To find the de-Broglie wavelength of a hydrogen molecule moving with a velocity of \(5 \times 10^4 \, \text{cm/s}\), we can follow these steps: ### Step 1: Understand the de-Broglie wavelength formula The de-Broglie wavelength (\(\lambda\)) is given by the formula: \[ \lambda = \frac{h}{mv} \] where: - \(h\) is the Planck constant (\(6.626 \times 10^{-34} \, \text{Js}\)), - \(m\) is the mass of the particle (in kg), - \(v\) is the velocity of the particle (in m/s). ### Step 2: Convert the velocity from cm/s to m/s The given velocity is \(5 \times 10^4 \, \text{cm/s}\). To convert this to meters per second: \[ v = 5 \times 10^4 \, \text{cm/s} \times \frac{1 \, \text{m}}{100 \, \text{cm}} = 5 \times 10^4 \times 10^{-2} \, \text{m/s} = 5 \times 10^2 \, \text{m/s} = 500 \, \text{m/s} \] ### Step 3: Calculate the mass of the hydrogen molecule A hydrogen molecule (\(H_2\)) consists of two protons. The mass of one proton is approximately \(1.67 \times 10^{-27} \, \text{kg}\).
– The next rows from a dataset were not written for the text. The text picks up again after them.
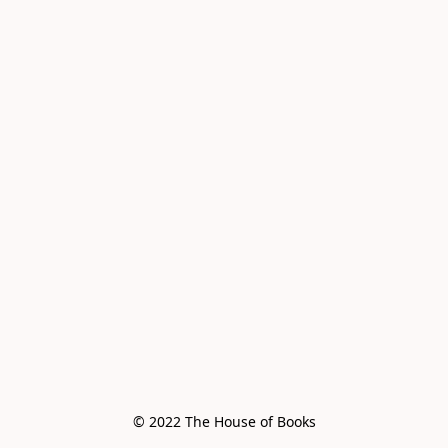
© 2022 The House of Books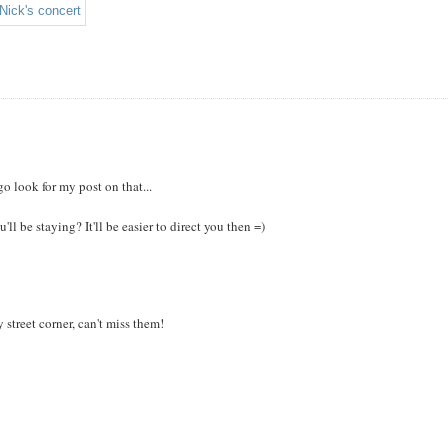
 look for my post on that...
 be staying? It'll be easier to direct you then =)
street corner, can't miss them!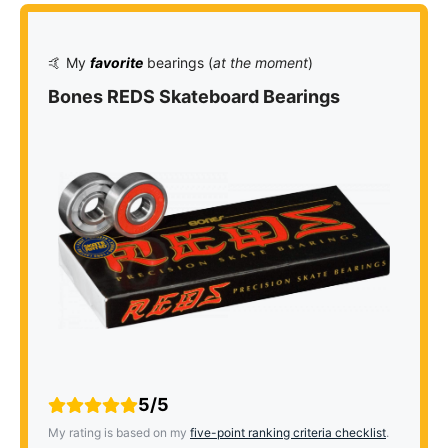
🤙 My
favorite
bearings (
at the moment
)
Bones REDS Skateboard Bearings
5/5
My rating is based on my
five-point ranking criteria checklist
.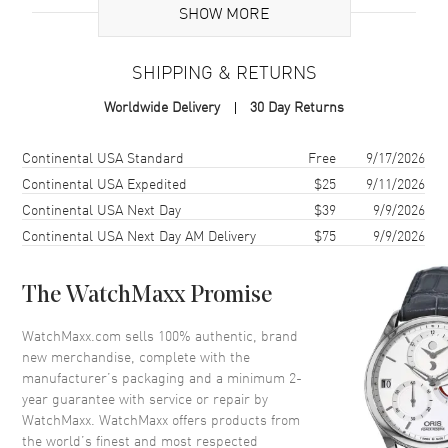
Additional Information
SHOW MORE
Warranty
2 Year WatchMaxx Warranty
SHIPPING & RETURNS
Also Known As
8270041009, 827004-1009
Worldwide Delivery
30 Day Returns
Brand New Authentic Chopard Ice Cube 18K White Gold Size 6
Women's Ring Model 827004-1009. 2-year WatchMaxx warranty.
Shipping method
Cost
Estimated arrival
Continental USA Standard
Free
9/17/2026
Also known as model: 8270041009.
Continental USA Expedited
$25
9/11/2026
Continental USA Next Day
$39
9/9/2026
Continental USA Next Day AM Delivery
$75
9/9/2026
The WatchMaxx Promise
WatchMaxx.com sells 100% authentic, brand
new merchandise, complete with the
manufacturer’s packaging and a minimum 2-
year guarantee with service or repair by
WatchMaxx. WatchMaxx offers products from
the world’s finest and most respected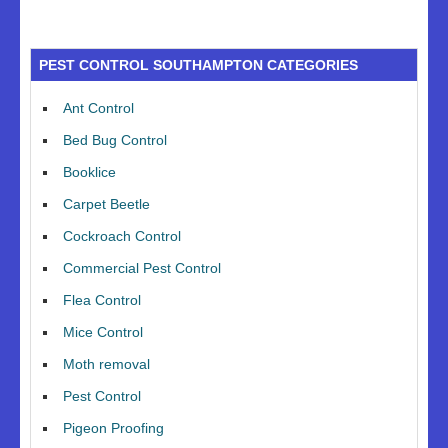
PEST CONTROL SOUTHAMPTON CATEGORIES
Ant Control
Bed Bug Control
Booklice
Carpet Beetle
Cockroach Control
Commercial Pest Control
Flea Control
Mice Control
Moth removal
Pest Control
Pigeon Proofing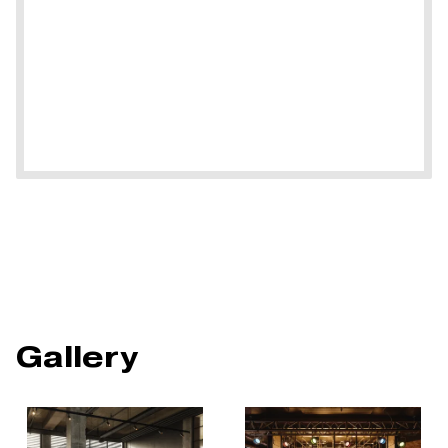
Gallery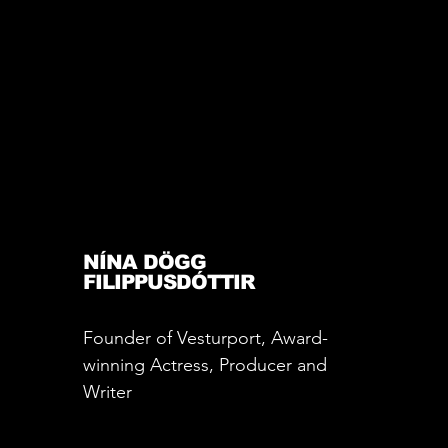
NÍNA DÖGG
FILIPPUSDÓTTIR
Founder of Vesturport, Award-
winning Actress, Producer and
Writer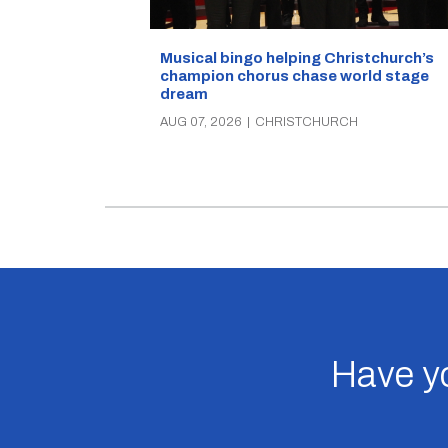
Musical bingo helping Christchurch’s
champion chorus chase world stage
dream
AUG 07, 2026
|
CHRISTCHURCH
Have yo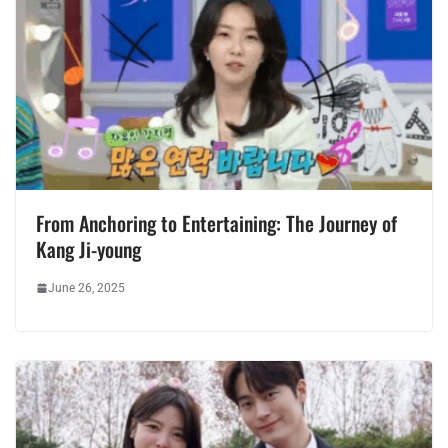
From Anchoring to Entertaining: The Journey of
Kang Ji-young
June 26, 2025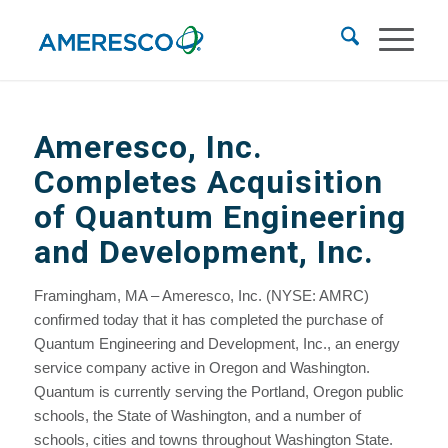
Ameresco, Inc.
Completes Acquisition
of Quantum Engineering
and Development, Inc.
Framingham, MA – Ameresco, Inc. (NYSE: AMRC)
confirmed today that it has completed the purchase of
Quantum Engineering and Development, Inc., an energy
service company active in Oregon and Washington.
Quantum is currently serving the Portland, Oregon public
schools, the State of Washington, and a number of
schools, cities and towns throughout Washington State.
Therefore, the mass of a hydrogen molecule is: \[ m = 2 \times 1.67 \times 10^{-27} \, \text{kg} = 3.34 \times 10^{-27} \, \text{kg} \] ### Step 4: Substitute the values into the de-Broglie wavelength formula Now, we can substitute the values of \(h\), \(m\), and \(v\) into the de-Broglie wavelength formula: \[ \lambda = \frac{6.626 \times 10^{-34} \, \text{Js}}{(3.34 \times 10^{-27} \, \text{kg})(500 \, \text{m/s})} \] ### Step 5: Calculate the denominator First, calculate the denominator: \[ m \cdot v = 3.34 \times 10^{-27} \, \text{kg} \times 500 \, \text{m/s} = 1.67 \times 10^{-24} \, \text{kg m/s} \] ### Step 6: Calculate the de-Broglie wavelength Now substitute this back into the equation: \[ \lambda = \frac{6.626 \times 10^{-34}}{1.67 \times 10^{-24}} \approx 3.96 \times 10^{-10} \, \text{m} \] ### Step 7: Convert to angstroms Since \(1 \, \text{angstrom} = 10^{-10} \, \text{m}\), we convert the wavelength to angstroms: \[ \lambda \approx 3.96 \times 10^{-10} \, \text{m} = 39.6 \, \text{angstroms} \] However, rounding to significant figures gives us approximately \(4 \, \text{angstroms}\). ### Conclusion Thus, the de-Broglie wavelength of the hydrogen molecule is approximately **4 angstroms**.